I made some ice-cream too, but I think I’m going to experiment a little more before I officially post about that. It had a perfect texture, but it tasted kind of like sweetened condensed milk. Good for a couple bites, then just a bit sickening.
I’ve started another project, too…still need to trim up those squares, but it’s fun to see them start to come together. Vote: which do you like best, Flying Geese or Pinwheels??To be honest, I’m probably going to use both of them. Why not 🙂
Staying at home a couple days also proved useful in one other respect: I finally got to see what nuisance is visiting my bird feeder.

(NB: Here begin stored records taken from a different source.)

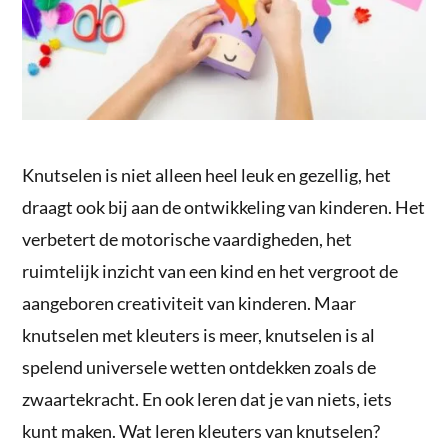
Knutselen is niet alleen heel leuk en gezellig, het
draagt ook bij aan de ontwikkeling van kinderen. Het
verbetert de motorische vaardigheden, het
ruimtelijk inzicht van een kind en het vergroot de
aangeboren creativiteit van kinderen. Maar
knutselen met kleuters is meer, knutselen is al
spelend universele wetten ontdekken zoals de
zwaartekracht. En ook leren dat je van niets, iets
kunt maken. Wat leren kleuters van knutselen?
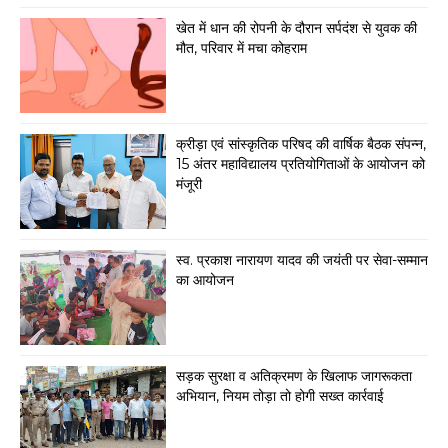
खेत में धान की रोपनी के दौरान सर्पदंश से युवक की
मौत, परिवार में मचा कोहराम
क्रीड़ा एवं सांस्कृतिक परिषद की वार्षिक बैठक संपन्न,
15 अंतर महाविद्यालय प्रतियोगिताओं के आयोजन को
मंजूरी
स्व. प्रकाश नारायण यादव की जयंती पर सेवा-सम्मान
का आयोजन
सड़क सुरक्षा व अतिक्रमण के खिलाफ जागरूकता
अभियान, नियम तोड़ा तो होगी सख्त कार्रवाई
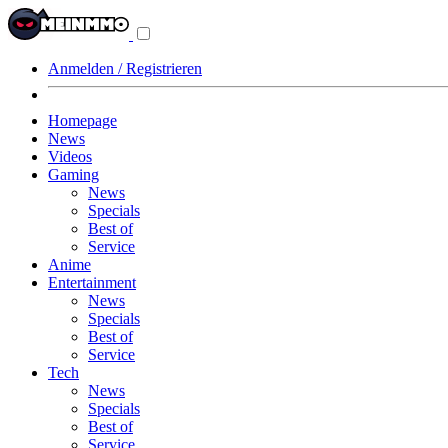
Navigationsmenü
aus-/einklappen
Anmelden / Registrieren
Homepage
News
Videos
Gaming
News
Specials
Best of
Service
Anime
Entertainment
News
Specials
Best of
Service
Tech
News
Specials
Best of
Service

I knew someone was coming because it was flinging seeds all over the porch. I’m still not sure what that’s about. I think it must be some sort of nasty-bird game. Anyway, I was sitting on the couch one afternoon and all of a sudden there was a nasty racket outside. So i looked, and here was this guy sitting on top of the feeder and screaming his lungs out. I scared him off, he came back and screamed some more. We’ve been doing this for 3 days straight. He doesn’t eat the seeds, just throws them around, yells at me, and scares off the cute birds. I’m about to take down the feeder to shut him up but I really wanted some nice little birds to stop in 😦 So, seriously, if anyone knows how to win this battle, let me know!!

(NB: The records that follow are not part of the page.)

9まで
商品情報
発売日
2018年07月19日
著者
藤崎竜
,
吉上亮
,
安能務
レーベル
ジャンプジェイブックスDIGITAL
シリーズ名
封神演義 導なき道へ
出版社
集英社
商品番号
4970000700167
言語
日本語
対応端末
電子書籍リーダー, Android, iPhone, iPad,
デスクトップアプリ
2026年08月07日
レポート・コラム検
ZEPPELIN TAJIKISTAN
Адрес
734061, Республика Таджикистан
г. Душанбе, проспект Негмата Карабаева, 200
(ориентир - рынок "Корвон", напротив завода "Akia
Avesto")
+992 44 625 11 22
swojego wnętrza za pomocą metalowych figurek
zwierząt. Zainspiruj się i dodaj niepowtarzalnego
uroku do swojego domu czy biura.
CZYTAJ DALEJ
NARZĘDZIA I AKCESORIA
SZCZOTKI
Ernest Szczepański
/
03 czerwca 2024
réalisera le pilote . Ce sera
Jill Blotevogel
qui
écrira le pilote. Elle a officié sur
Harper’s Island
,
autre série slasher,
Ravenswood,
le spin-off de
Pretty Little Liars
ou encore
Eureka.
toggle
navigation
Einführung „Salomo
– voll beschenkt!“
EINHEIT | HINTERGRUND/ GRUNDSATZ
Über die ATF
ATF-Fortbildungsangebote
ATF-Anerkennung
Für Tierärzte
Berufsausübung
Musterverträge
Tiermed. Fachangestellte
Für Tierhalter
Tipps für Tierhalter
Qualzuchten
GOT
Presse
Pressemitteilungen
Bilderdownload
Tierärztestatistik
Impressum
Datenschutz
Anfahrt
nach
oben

Anyway, that’s about all I’ve got to write about. Not much going on at work, but I think I’m progressing and they’re giving me a few more interesting things to do. We did a wedding last week where the plan was to pass appetizers at the wedding site just after the ceremony while the photos were being done, before the guests made their way up to the barn for the reception. They actually sent me down alone to do it, which i thought was quite brave of them. It wasn’t anything fancy, just simple cooking or assembling, but it was nice to be on my own. Not to mention that the wedding site was a cute little cabin next to a creek, and the weather was perfect, and when everything was done the servers gave me lemonade and I got to sit outside and enjoy myself until they finally sent someone with a golf cart to come pick me and my stuff up 🙂 I’ve also now done two successful services on fish station, so I guess I’m not exclusively Garde Manger anymore. I’m honestly a little surprised, because when I interviewed they told me clearly that I shouldn’t expect to do anything but GM until toward the end of my internship, so this is a bit ahead of schedule. I don’t really know if they were just testing to see how/what I’d do, or if they really think I’m ready to start rotating me around. We shall see.
Anyway it’s now 2:30am and I still have to be at work tomorrow, so off I go.